By Ayo Kehinde
The Debt Management Office (DMO) has unveiled plans to raise ₦4 trillion through Federal Government of Nigeria (FGN) bond auctions in the third quarter of 2026 as it continues to finance the country’s growing budget deficit and refinance maturing debt obligations.
According to the provisional FGN third quarter 2026 bond issuance calendar released on June 29, the DMO will conduct bond auctions on July 20, August 17 and September 14. The program will involve the reopening of three existing bond instruments rather than new issues.

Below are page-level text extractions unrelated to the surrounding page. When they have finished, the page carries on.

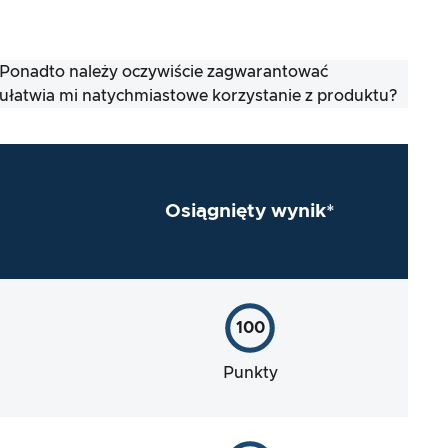
. Ponadto należy oczywiście zagwarantować
ułatwia mi natychmiastowe korzystanie z produktu?
Osiągnięty wynik*
100
Punkty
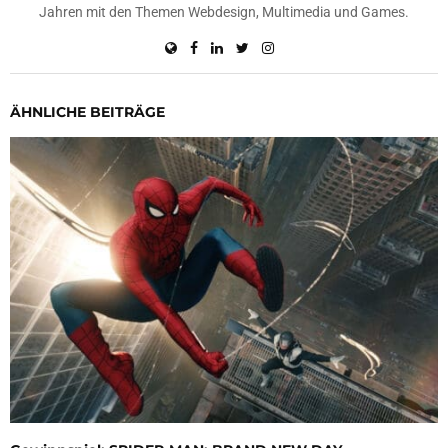
Jahren mit den Themen Webdesign, Multimedia und Games.
ÄHNLICHE BEITRÄGE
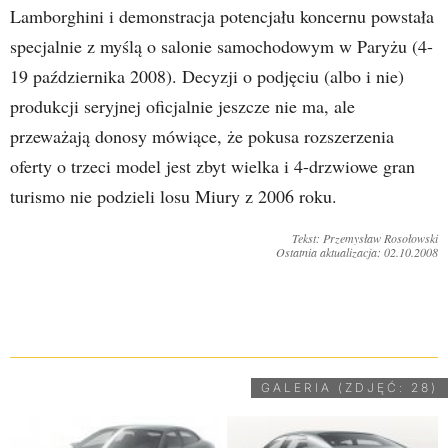
Lamborghini i demonstracja potencjału koncernu powstała
specjalnie z myślą o salonie samochodowym w Paryżu (4-
19 października 2008). Decyzji o podjęciu (albo i nie)
produkcji seryjnej oficjalnie jeszcze nie ma, ale
przeważają donosy mówiące, że pokusa rozszerzenia
oferty o trzeci model jest zbyt wielka i 4-drzwiowe gran
turismo nie podzieli losu Miury z 2006 roku.
Tekst: Przemysław Rosołowski
Ostatnia aktualizacja: 02.10.2008
UDOSTĘPNIJ
GALERIA (ZDJĘĆ: 28)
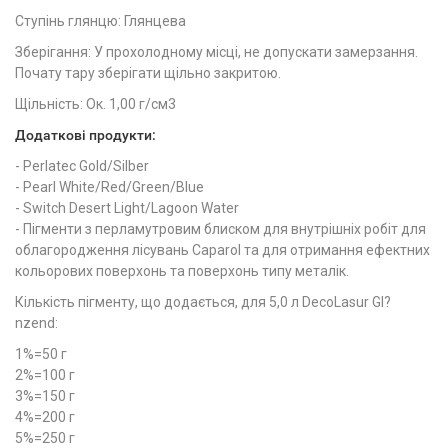
Ступінь глянцю: Глянцева
Зберігання: У прохолодному місці, не допускати замерзання.
Почату тару зберігати щільно закритою.
Щільність: Ок. 1,00 г/см3
Додаткові продукти:
- Perlatec Gold/Silber
- Pearl White/Red/Green/Blue
- Switch Desert Light/Lagoon Water
- Пігменти з перламутровим блиском для внутрішніх робіт для
облагородження лісувань Caparol та для отримання ефектних
кольорових поверхонь та поверхонь типу металік.
Кількість пігменту, що додається, для 5,0 л DecoLasur Gl?
nzend:
1%=50 г
2%=100 г
3%=150 г
4%=200 г
5%=250 г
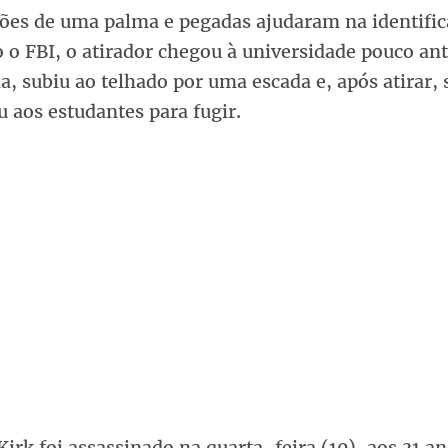
ões de uma palma e pegadas ajudaram na identific
 o FBI, o atirador chegou à universidade pouco an
, subiu ao telhado por uma escada e, após atirar, 
 aos estudantes para fugir.
Kirk foi assassinado na quarta-feira (10), aos 31 an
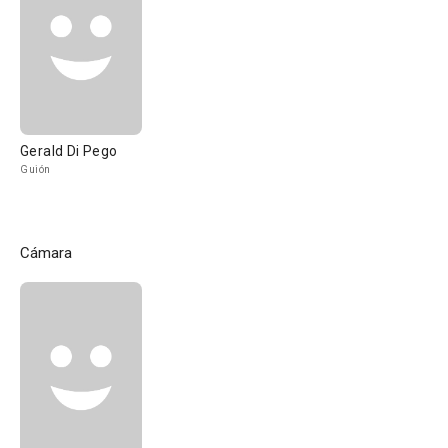
Gerald Di Pego
Guión
Cámara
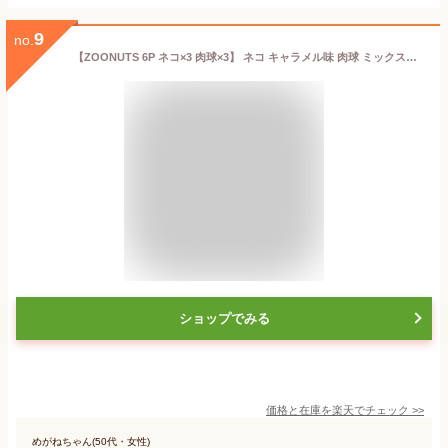
9
no.
【ZOONUTS 6P ネコ×3 肉球×3】 ネコ キャラメル味 肉球 ミックスフレーバー ズーナッツ 焼きドーナツ アニマルドーナツ 焼き菓子 ドーナツ カワイイ スイーツ ヘルシー カリーノ 福岡 こだわり おすすめスイーツ プレゼント 内祝い プレゼント バレンタイン ホワイトデー
ショップでみる
価格と在庫を
楽天
でチェック
>>
めがねちゃん(50代・女性)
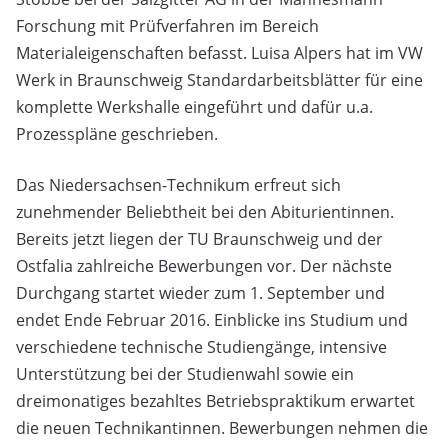
Forschung mit Prüfverfahren im Bereich
Materialeigenschaften befasst. Luisa Alpers hat im VW
Werk in Braunschweig Standardarbeitsblätter für eine
komplette Werkshalle eingeführt und dafür u.a.
Prozesspläne geschrieben.
Das Niedersachsen-Technikum erfreut sich
zunehmender Beliebtheit bei den Abiturientinnen.
Bereits jetzt liegen der TU Braunschweig und der
Ostfalia zahlreiche Bewerbungen vor. Der nächste
Durchgang startet wieder zum 1. September und
endet Ende Februar 2016. Einblicke ins Studium und
verschiedene technische Studiengänge, intensive
Unterstützung bei der Studienwahl sowie ein
dreimonatiges bezahltes Betriebspraktikum erwartet
die neuen Technikantinnen. Bewerbungen nehmen die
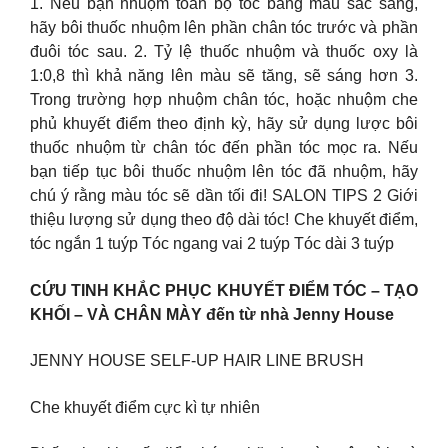
1. Nếu bạn nhuộm toàn bộ tóc bằng màu sắc sáng,
hãy bôi thuốc nhuộm lên phần chân tóc trước và phần
đuôi tóc sau. 2. Tỷ lệ thuốc nhuộm và thuốc oxy là
1:0,8 thì khả năng lên màu sẽ tăng, sẽ sáng hơn 3.
Trong trường hợp nhuộm chân tóc, hoặc nhuộm che
phủ khuyết điểm theo định kỳ, hãy sử dụng lược bôi
thuốc nhuộm từ chân tóc đến phần tóc mọc ra. Nếu
bạn tiếp tục bôi thuốc nhuộm lên tóc đã nhuộm, hãy
chú ý rằng màu tóc sẽ dần tối đi! SALON TIPS 2 Giới
thiệu lượng sử dụng theo độ dài tóc! Che khuyết điểm,
tóc ngắn 1 tuýp Tóc ngang vai 2 tuýp Tóc dài 3 tuýp
CỨU TINH KHẮC PHỤC KHUYẾT ĐIỂM TÓC – TẠO
KHỐI – VÀ CHÂN MÀY đến từ nhà Jenny House
JENNY HOUSE SELF-UP HAIR LINE BRUSH
Che khuyết điểm cực kì tự nhiên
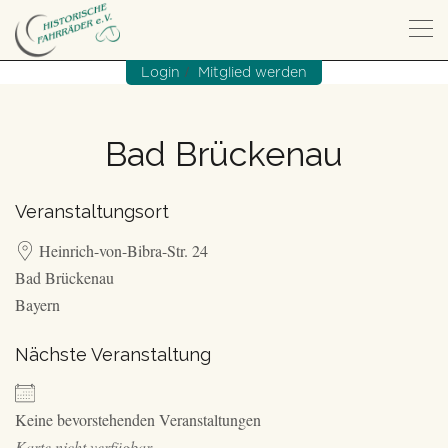
/
Login
Mitglied werden
Bad Brückenau
Veranstaltungsort
Heinrich-von-Bibra-Str. 24
Bad Brückenau
Bayern
Nächste Veranstaltung
Keine bevorstehenden Veranstaltungen
Karte nicht verfügbar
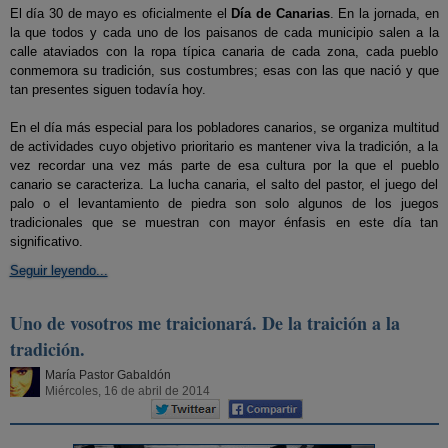
El día 30 de mayo es oficialmente el
Día de Canarias
. En la jornada, en
la que todos y cada uno de los paisanos de cada municipio salen a la
calle ataviados con la ropa típica canaria de cada zona, cada pueblo
conmemora su tradición, sus costumbres; esas con las que nació y que
tan presentes siguen todavía hoy.
En el día más especial para los pobladores canarios, se organiza multitud
de actividades cuyo objetivo prioritario es mantener viva la tradición, a la
vez recordar una vez más parte de esa cultura por la que el pueblo
canario se caracteriza. La lucha canaria, el salto del pastor, el juego del
palo o el levantamiento de piedra son solo algunos de los juegos
tradicionales que se muestran con mayor énfasis en este día tan
significativo.
Seguir leyendo...
Uno de vosotros me traicionará. De la traición a la
tradición.
María Pastor Gabaldón
Miércoles, 16 de abril de 2014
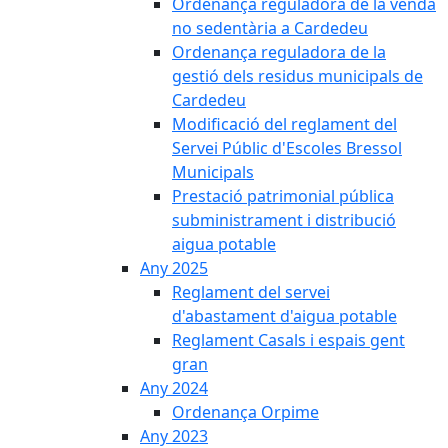
Ordenança reguladora de la venda
no sedentària a Cardedeu
Ordenança reguladora de la
gestió dels residus municipals de
Cardedeu
Modificació del reglament del
Servei Públic d'Escoles Bressol
Municipals
Prestació patrimonial pública
subministrament i distribució
aigua potable
Any 2025
Reglament del servei
d'abastament d'aigua potable
Reglament Casals i espais gent
gran
Any 2024
Ordenança Orpime
Any 2023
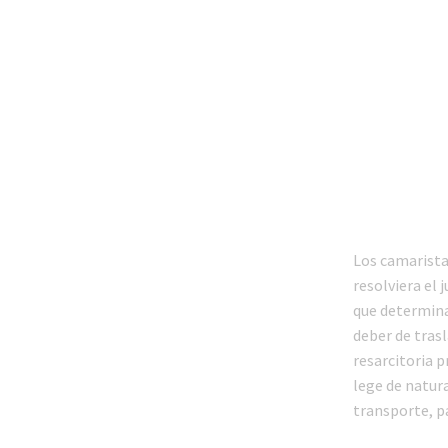
Los camarista
resolviera el 
que determina 
deber de trasl
resarcitoria p
lege de natur
transporte, pa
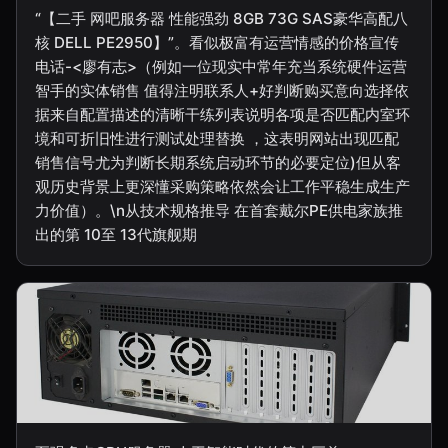
“【二手 网吧服务器 性能强劲 8GB 73G SAS豪华高配八
核 DELL PE2950】”。看似极富有运营情感的价格宣传
电话-<廖有志>（例如一位现实中常年充当系统硬件运营
智手的实体销售 值得注明联系人+好判断购买意向选择依
据来自配置描述的清晰干练列表说明各项是否匹配内室环
境和可折旧性进行测试处理替换 ，这表明网站出现匹配
销售信号尤为判断长期系统启动环节的必要定位)但从客
观历史背景上更深懂采购策略依然会让工作平稳生成生产
力价值）。\n从技术规格推导 在首套戴尔PE供电家族推
出的第 10至 13代旗舰期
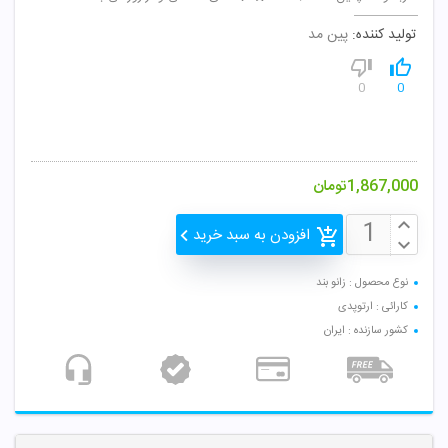
تولید کننده:
پین مد
0
0
1,867,000
تومان
افزودن به سبد خرید
نوع محصول : زانو بند
کارائی : ارتوپدی
کشور سازنده : ایران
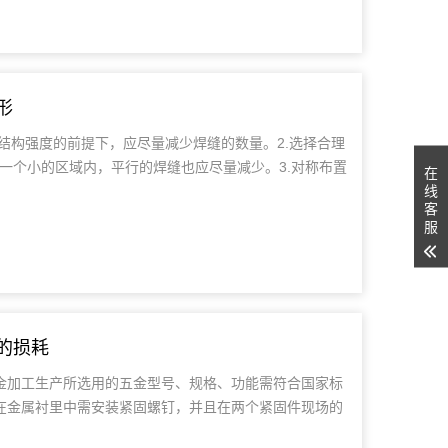
形
结构强度的前提下，应尽量减少焊缝的数量。2.选择合理
一个小的区域内，平行的焊缝也应尽量减少。3.对称布置
在
线
客
服
的损耗
金加工生产所选用的五金型号、规格、功能需符合国家标
、在金属衬里中需安装紧固螺钉，并且在两个紧固件现场的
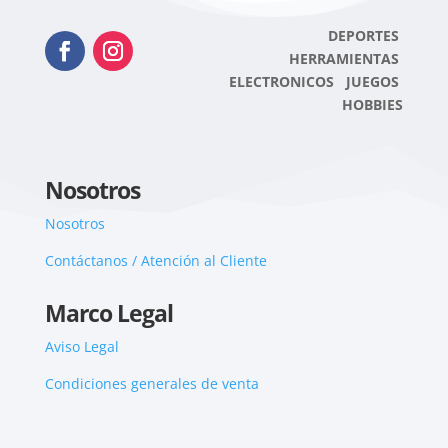
DEPORTES
HERRAMIENTAS
ELECTRONICOS JUEGOS
HOBBIES
Nosotros
Nosotros
Contáctanos / Atención al Cliente
Marco Legal
Aviso Legal
Condiciones generales de venta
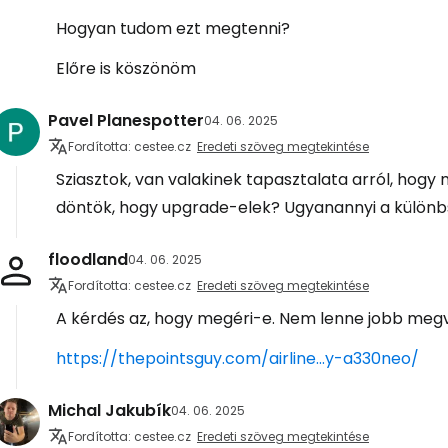
Hogyan tudom ezt megtenni?
Előre is köszönöm
Pavel Planespotter
04. 06. 2025
Fordította: cestee.cz
Eredeti szöveg megtekintése
Sziasztok, van valakinek tapasztalata arról, hogy 
döntök, hogy upgrade-elek? Ugyanannyi a különb
floodland
04. 06. 2025
Fordította: cestee.cz
Eredeti szöveg megtekintése
A kérdés az, hogy megéri-e. Nem lenne jobb megven
https://thepointsguy.com/airline...y-a330neo/
Michal Jakubík
04. 06. 2025
Fordította: cestee.cz
Eredeti szöveg megtekintése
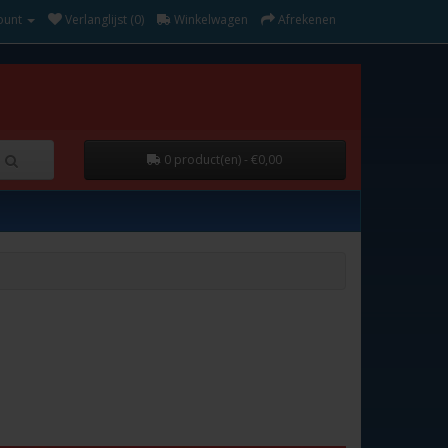
ount
Verlanglijst (0)
Winkelwagen
Afrekenen
0 product(en) - €0,00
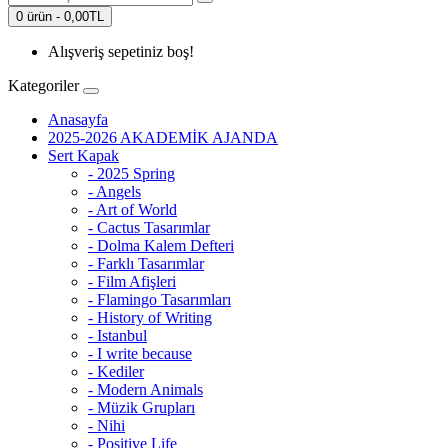
0 ürün - 0,00TL
Alışveriş sepetiniz boş!
Kategoriler
Anasayfa
2025-2026 AKADEMİK AJANDA
Sert Kapak
- 2025 Spring
- Angels
- Art of World
- Cactus Tasarımlar
- Dolma Kalem Defteri
- Farklı Tasarımlar
- Film Afişleri
- Flamingo Tasarımları
- History of Writing
- Istanbul
- I write because
- Kediler
- Modern Animals
- Müzik Grupları
- Nihi
- Positive Life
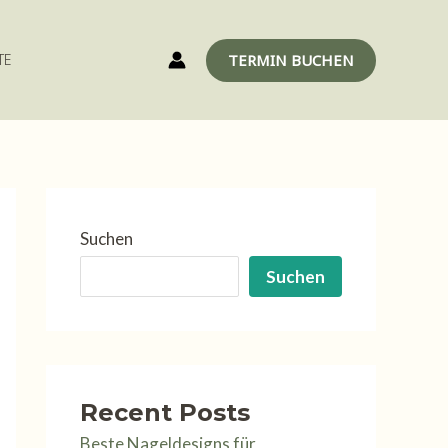
TERMIN BUCHEN
TE
Suchen
Suchen
Recent Posts
Beste Nageldesigns für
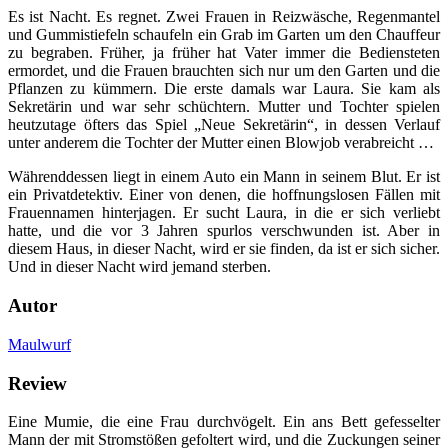
Es ist Nacht. Es regnet. Zwei Frauen in Reizwäsche, Regenmantel
und Gummistiefeln schaufeln ein Grab im Garten um den Chauffeur
zu begraben. Früher, ja früher hat Vater immer die Bediensteten
ermordet, und die Frauen brauchten sich nur um den Garten und die
Pflanzen zu kümmern. Die erste damals war Laura. Sie kam als
Sekretärin und war sehr schüchtern. Mutter und Tochter spielen
heutzutage öfters das Spiel „Neue Sekretärin“, in dessen Verlauf
unter anderem die Tochter der Mutter einen Blowjob verabreicht …
Währenddessen liegt in einem Auto ein Mann in seinem Blut. Er ist
ein Privatdetektiv. Einer von denen, die hoffnungslosen Fällen mit
Frauennamen hinterjagen. Er sucht Laura, in die er sich verliebt
hatte, und die vor 3 Jahren spurlos verschwunden ist. Aber in
diesem Haus, in dieser Nacht, wird er sie finden, da ist er sich sicher.
Und in dieser Nacht wird jemand sterben.
Autor
Maulwurf
Review
Eine Mumie, die eine Frau durchvögelt. Ein ans Bett gefesselter
Mann der mit Stromstößen gefoltert wird, und die Zuckungen seiner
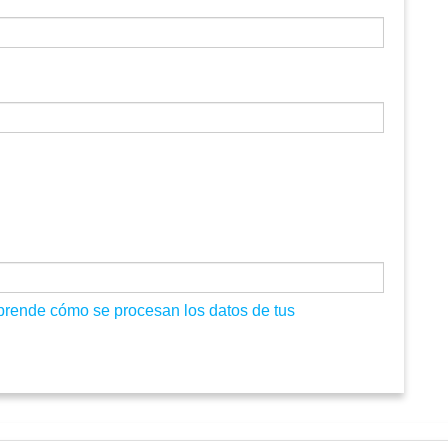
prende cómo se procesan los datos de tus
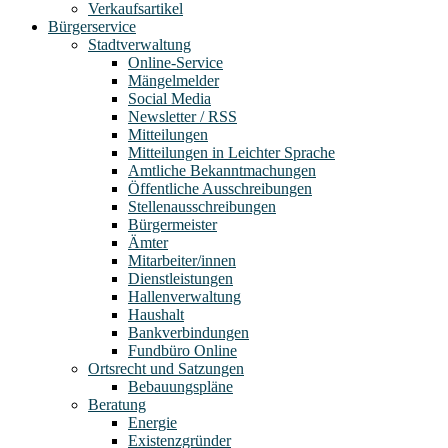
Verkaufsartikel
Bürgerservice
Stadtverwaltung
Online-Service
Mängelmelder
Social Media
Newsletter / RSS
Mitteilungen
Mitteilungen in Leichter Sprache
Amtliche Bekanntmachungen
Öffentliche Ausschreibungen
Stellenausschreibungen
Bürgermeister
Ämter
Mitarbeiter/innen
Dienstleistungen
Hallenverwaltung
Haushalt
Bankverbindungen
Fundbüro Online
Ortsrecht und Satzungen
Bebauungspläne
Beratung
Energie
Existenzgründer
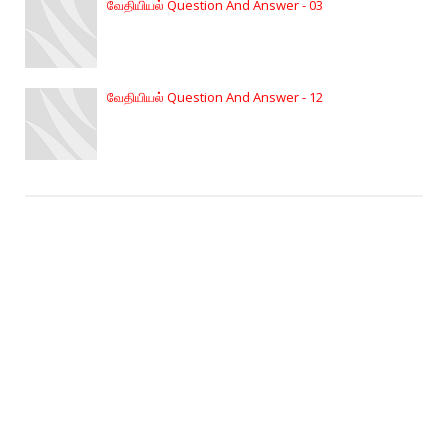
வேதியியல் Question And Answer - 03
வேதியியல் Question And Answer - 12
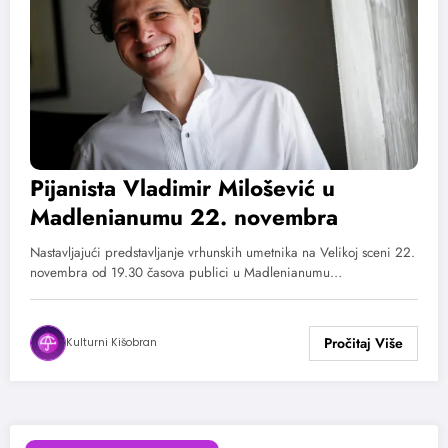
Pijanista Vladimir Milošević u
Madlenianumu 22. novembra
Nastavljajući predstavljanje vrhunskih umetnika na Velikoj sceni 22.
novembra od 19.30 časova publici u Madlenianumu…
Kulturni Kišobran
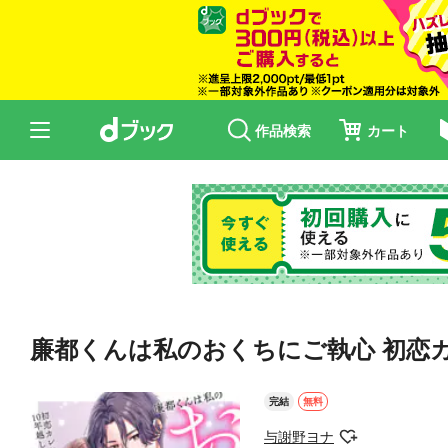
作品検索
カート
廉都くんは私のおくちにご執心 初恋カ
完結
無料
与謝野ヨナ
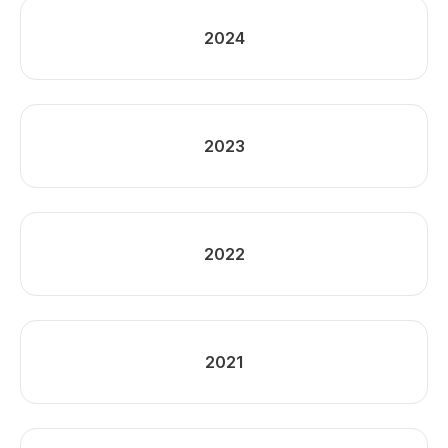
2024
2023
2022
2021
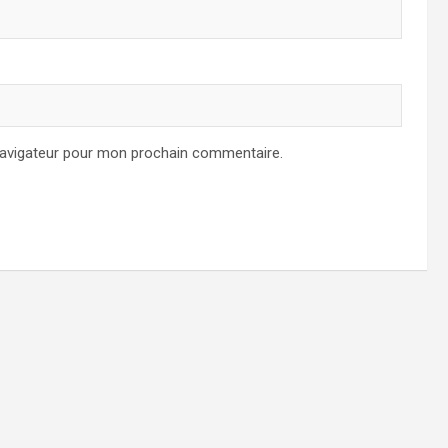
navigateur pour mon prochain commentaire.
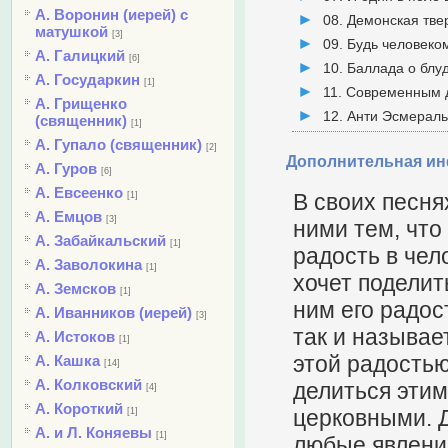
А. Воронин (иерей) с
08. Демонская тв
матушкой
[3]
09. Будь человеко
А. Галицкий
[6]
10. Баллада о блу
А. Государкин
[1]
11. Современным 
А. Грищенко
12. Анти Эсмерал
(священник)
[1]
А. Гупало (священник)
[2]
Дополнительная и
А. Гуров
[6]
А. Евсеенко
В своих песня
[1]
А. Емцов
[3]
ними тем, что 
А. Забайкальский
[1]
радость в чел
А. Заволокина
[1]
хочет поделит
А. Земсков
[1]
ним его радос
А. Иванников (иерей)
[3]
так и называе
А. Истоков
[1]
этой радостью
А. Кашка
[14]
А. Колковский
делиться этим
[4]
А. Короткий
церковными. Д
[1]
А. и Л. Коняевы
[1]
любые явлени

The July auction will offer bonds at 22.60% FGN January 2035, 16.2499% FGN April 2037 and 15.45% FGN June 2038, with offering sizes ranging from ₦400 billion to ₦600 billion for each instrument. The August and September auctions will only include January 2035 and June 2038 bonds, with offering sizes increasing to between ₦600 billion and ₦800 billion per bond.
Based on the lower end of the supply ranges, the DMO expects to raise around ₦4 trillion during the quarter.
The continued reopening of existing bonds reflects the agency’s strategy of increasing liquidity in benchmark securities rather than introducing new instruments. Market analysts say the approach improves price discovery, increases secondary market liquidity and supports more efficient trading.
Okwudili Ijezie & Co. founder Blakey Ijezie said the larger size of the offering suggests the DMO expects strong demand from investors amid attractive yields in the domestic debt market. Meanwhile, David Adonri, managing director at Highcap Securities, said the issuance timetable points to sustained government borrowing and could keep bond yields high as the government competes with private issuers for investment funds.
The bond program is in line with the federal government’s expanded 2026 borrowing plan of ₦29.2 trillion and underlines its strategy of extending debt maturities through medium- and long-term securities, while reducing refinancing risks.